[bash-script] Problem by "if [ -e $NAME ]; then" ...

thomas2004ch · 03-02-2012, 05:25 AM

Hi,

My script looks as follow:

Code:

#!/bin/sh

NAME=$(find ./out -type f -name "test*")

echo Name=$NAME

if [ -e $NAME ]; then
  echo "file exist"
fi

There is no file under ./out but it returns that there is file test* exist as follwo. Why?

Code:

Name=
file exist

acid_kewpie · 03-02-2012, 05:49 AM

well this is clearly nothing to do with find itself.

You can reduce it to this:

Code:

if [ -e ]
then
   echo "file exist"
fi

and that "works", which I don't understand. I suppose you could say that "nothing" does exist, but it's a bit philosophical really!

don't use [ ], under bash, use [[ ]] instead and you'll have a better time in general as [ is the test binary, whilst [[ is a bash built in, so it *KNOWS* about the NAME variable you have there, like a normal perl / c program would, but [ / test just sees if after string substitutiong have occurred. Alternatively, if you do use [, ALWAYS put your variables in double quote marks.

thomas2004ch · 03-02-2012, 06:46 AM

I reduce the code as you wrote but it doesn't work.

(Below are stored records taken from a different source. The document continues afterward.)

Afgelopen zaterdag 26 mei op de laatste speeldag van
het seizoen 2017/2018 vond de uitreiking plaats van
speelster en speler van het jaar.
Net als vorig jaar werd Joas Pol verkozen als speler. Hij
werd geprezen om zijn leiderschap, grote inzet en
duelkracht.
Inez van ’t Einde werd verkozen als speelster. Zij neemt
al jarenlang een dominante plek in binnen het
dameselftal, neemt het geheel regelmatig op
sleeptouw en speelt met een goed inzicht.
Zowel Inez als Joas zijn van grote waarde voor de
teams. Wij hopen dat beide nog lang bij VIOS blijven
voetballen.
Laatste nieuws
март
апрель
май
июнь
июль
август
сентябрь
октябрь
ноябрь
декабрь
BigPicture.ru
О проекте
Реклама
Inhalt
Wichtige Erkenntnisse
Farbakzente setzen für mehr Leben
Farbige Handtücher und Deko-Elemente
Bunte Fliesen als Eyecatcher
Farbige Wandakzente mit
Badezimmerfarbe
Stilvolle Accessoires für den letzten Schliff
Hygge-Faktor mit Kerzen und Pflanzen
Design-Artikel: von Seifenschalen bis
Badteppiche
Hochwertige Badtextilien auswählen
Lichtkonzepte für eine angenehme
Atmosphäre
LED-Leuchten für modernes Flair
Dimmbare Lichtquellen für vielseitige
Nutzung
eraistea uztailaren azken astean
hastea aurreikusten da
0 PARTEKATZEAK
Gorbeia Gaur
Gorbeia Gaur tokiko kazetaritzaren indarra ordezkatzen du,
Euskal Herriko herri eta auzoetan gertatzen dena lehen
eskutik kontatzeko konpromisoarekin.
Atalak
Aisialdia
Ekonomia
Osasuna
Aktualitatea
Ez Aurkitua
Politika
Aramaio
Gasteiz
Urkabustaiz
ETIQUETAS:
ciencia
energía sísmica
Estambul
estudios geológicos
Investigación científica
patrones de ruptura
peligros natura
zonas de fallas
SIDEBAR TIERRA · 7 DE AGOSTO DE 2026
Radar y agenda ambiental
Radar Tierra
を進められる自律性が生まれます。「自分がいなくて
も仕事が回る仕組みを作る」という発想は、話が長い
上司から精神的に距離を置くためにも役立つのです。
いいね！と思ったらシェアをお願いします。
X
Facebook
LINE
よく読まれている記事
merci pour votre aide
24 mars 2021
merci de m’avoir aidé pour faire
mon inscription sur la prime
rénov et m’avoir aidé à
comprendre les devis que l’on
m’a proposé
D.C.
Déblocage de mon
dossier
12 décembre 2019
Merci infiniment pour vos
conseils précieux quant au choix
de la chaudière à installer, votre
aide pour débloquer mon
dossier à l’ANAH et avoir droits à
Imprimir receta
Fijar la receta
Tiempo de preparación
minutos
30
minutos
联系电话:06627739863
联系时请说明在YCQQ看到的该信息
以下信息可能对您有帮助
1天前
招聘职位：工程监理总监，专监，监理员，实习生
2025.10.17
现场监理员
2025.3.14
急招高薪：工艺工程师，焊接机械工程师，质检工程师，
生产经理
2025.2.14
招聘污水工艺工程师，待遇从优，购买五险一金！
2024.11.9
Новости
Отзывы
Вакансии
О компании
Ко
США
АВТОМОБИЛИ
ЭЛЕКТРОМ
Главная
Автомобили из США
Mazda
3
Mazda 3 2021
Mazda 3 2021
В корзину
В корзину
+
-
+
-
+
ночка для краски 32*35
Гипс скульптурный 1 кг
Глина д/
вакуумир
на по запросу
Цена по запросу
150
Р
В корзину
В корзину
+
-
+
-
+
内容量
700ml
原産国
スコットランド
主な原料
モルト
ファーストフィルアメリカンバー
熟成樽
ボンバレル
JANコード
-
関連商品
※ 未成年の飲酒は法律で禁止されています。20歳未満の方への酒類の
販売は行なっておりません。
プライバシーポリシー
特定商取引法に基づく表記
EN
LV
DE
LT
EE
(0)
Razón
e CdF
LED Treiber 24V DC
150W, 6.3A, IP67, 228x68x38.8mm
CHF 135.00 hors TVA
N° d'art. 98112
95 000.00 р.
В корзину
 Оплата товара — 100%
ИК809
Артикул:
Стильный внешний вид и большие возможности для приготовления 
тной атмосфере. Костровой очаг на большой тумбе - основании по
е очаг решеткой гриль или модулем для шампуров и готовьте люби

Besides I am not sure if we can use if [ -e ] without an operant.

whizje · 03-02-2012, 06:58 AM

An alternative maybe

Code:

bash-4.1$ find ./out -type f -name "test*" -printf 'name=%p\n' -exec echo "file exist" \;
name=./out/test
file exist
bash-4.1$ rm out/test
bash-4.1$ find ./out -type f -name "test*" -printf 'name=%p\n' -exec echo "file exist" \;
bash-4.1$ >out/test
bash-4.1$ >out/test1
bash-4.1$ find ./out -type f -name "test*" -printf 'name=%p\n' -exec echo "file exist" \;
name=./out/test
file exist
name=./out/test1
file exist
bash-4.1$ find ./out -type f -name "test*" -printf 'name=%p\nfile exist\n' 
name=./out/test
file exist
name=./out/test1
file exist
bash-4.1$

thomas2004ch · 03-02-2012, 07:04 AM

Now I change the

Code:

...
if [ -e $NAME ]; then
...

to

Code:

...
if [[ -z $NAME ]];  then
...

And this works.

thomas2004ch · 03-02-2012, 07:05 AM

Quote:

Originally Posted by whizje

An alternative maybe

Code:

bash-4.1$ find ./out -type f -name "test*" -printf 'name=%p\n' -exec echo "file exist" \;
name=./out/test
file exist
bash-4.1$ rm out/test
bash-4.1$ find ./out -type f -name "test*" -printf 'name=%p\n' -exec echo "file exist" \;
bash-4.1$ >out/test
bash-4.1$ >out/test1
bash-4.1$ find ./out -type f -name "test*" -printf 'name=%p\n' -exec echo "file exist" \;
name=./out/test
file exist
name=./out/test1
file exist
bash-4.1$ find ./out -type f -name "test*" -printf 'name=%p\nfile exist\n' 
name=./out/test
file exist
name=./out/test1
file exist
bash-4.1$

Truely to say I don't understand what you mean here.

whizje · 03-02-2012, 07:09 AM

You could use only find when a name with test is found printf is executed

Code:

-printf 'name=%p\nfile exist\n'

name= is just printed
%p is the name of the file found
\n is a newline
file exist is also just printed
\n another newline

acid_kewpie · 03-02-2012, 07:11 AM

Quote:

Originally Posted by thomas2004ch

Now I change the

Code:

...
if [ -e $NAME ]; then
...

to

Code:

...
if [[ -z $NAME ]];  then
...

And this works.

Yes, that's absolutely what I'd recommend.

The bit *I* didn't understand is how you CAN use -e without an operant, but you can, it doesn't error, and that was actually *exactly* what you were doing, as [ doesn't evaluate it's contents until after $NAME is already long gone.